Can you show me a case where the previous owner has successfully defended a claim against a company?

I doubt there's any case law on the point. That being the case, I wouldn't take the risk, personally. Your tolerance for risk may be different, and informed by the value of the copyrights in question.
CBS' "Paladin" Lawsuit

Mr. Victor DeCosta was a journeyman rodeo performer from Thode Island who went by the stage name "Paladin". His business card bore an image of a chess knight and the words "Have Gun; Will Travel".

Laregly forgotten now, during the heyday of the TV western, Mr. DeCosta had pitched an idea for a TV show to CBS about a hired gun based on his character. What followed were years of suits and counter-suits, with a final judgment in Mr. DeCosta's favor.

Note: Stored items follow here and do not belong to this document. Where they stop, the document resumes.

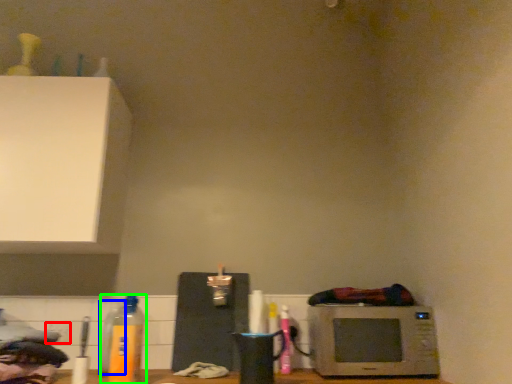 Question: Which is nearer to the electric outlet (highlighted by a red box)? bottle (highlighted by a blue box) or bottle (highlighted by a green box).

Choices:
 (A) bottle
 (B) bottle

Answer: (A) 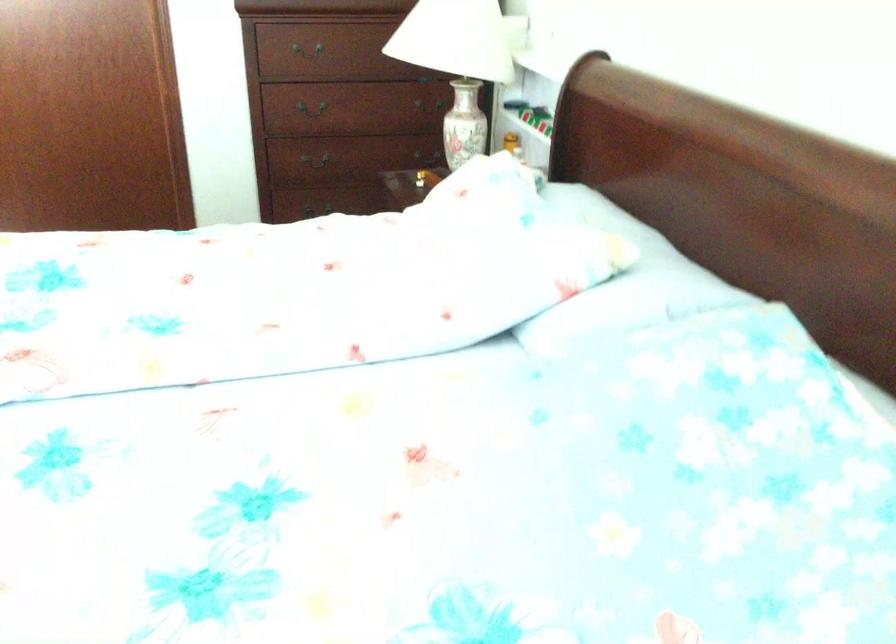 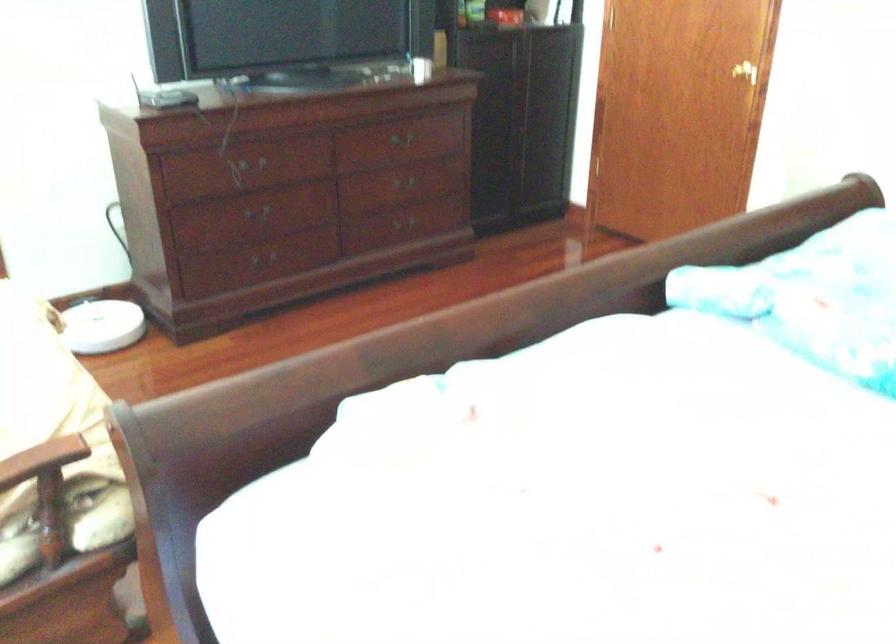 Question: The camera is either moving clockwise (left) or counter-clockwise (right) around the object. The first image is from the beginning of the video and the second image is from the end. Is the camera moving left or right when shooting the video?

Choices:
 (A) Left
 (B) Right

Answer: (B) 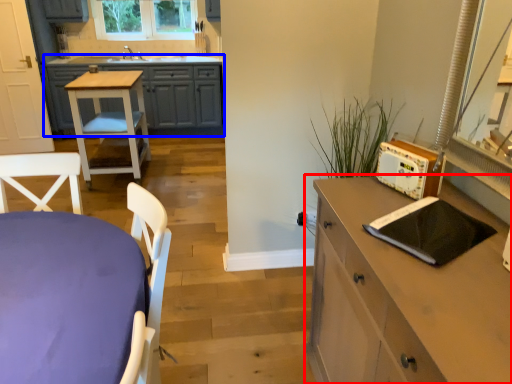 Question: Which object is closer to the camera taking this photo, chest of drawers (highlighted by a red box) or cabinetry (highlighted by a blue box)?

Choices:
 (A) chest of drawers
 (B) cabinetry

Answer: (A)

From PEOPLE Magazine, April 29, 1974:
"He was perhaps the first cowboy with discriminating tastes—Keats' poetry, Chateau Haut-Brion and Ming porcelain competing with his gun for his affections. He was called Paladin, and between 1957 and 1964 Actor Richard Boone made him one of television's most popular heroes, bringing home to CBS a tidy profit of $14 million plus millions more for his patented outfit: black hat, black pants, black shirt and a calling card that read "Have Gun, Will Travel. Wire Paladin, San Francisco." One viewer, however, thought he must be seeing his double. Rhode Island Cowboy Victor DaCosta, who had been making a hit since 1946 at New England fairs (his cards read: "Have Gun, Will Travel. Wire Paladin, Oaklawn, R.I.") found Boone to be his dead ringer, right down to the black outfit and the derringer tucked up the sleeve. Last week, after 17 years' litigation, DaCosta, now 65 and a mechanic, won his suit charging that the series had been copied from his act. A Providence court ordered CBS to pay him "the proceeds of their wrong." Yet to be determined, the sum should be enough to allow DaCosta to copy Boone/Paladin's tall-in-the-saddle style of life."

What we create, we own. When we paint a picture of an original subject of our own design, it is not the property of the companies that make the canvas, or the brushes, or even the paints. The medium is irrelevant to the ownership of the result of the creative act.

And so it goes...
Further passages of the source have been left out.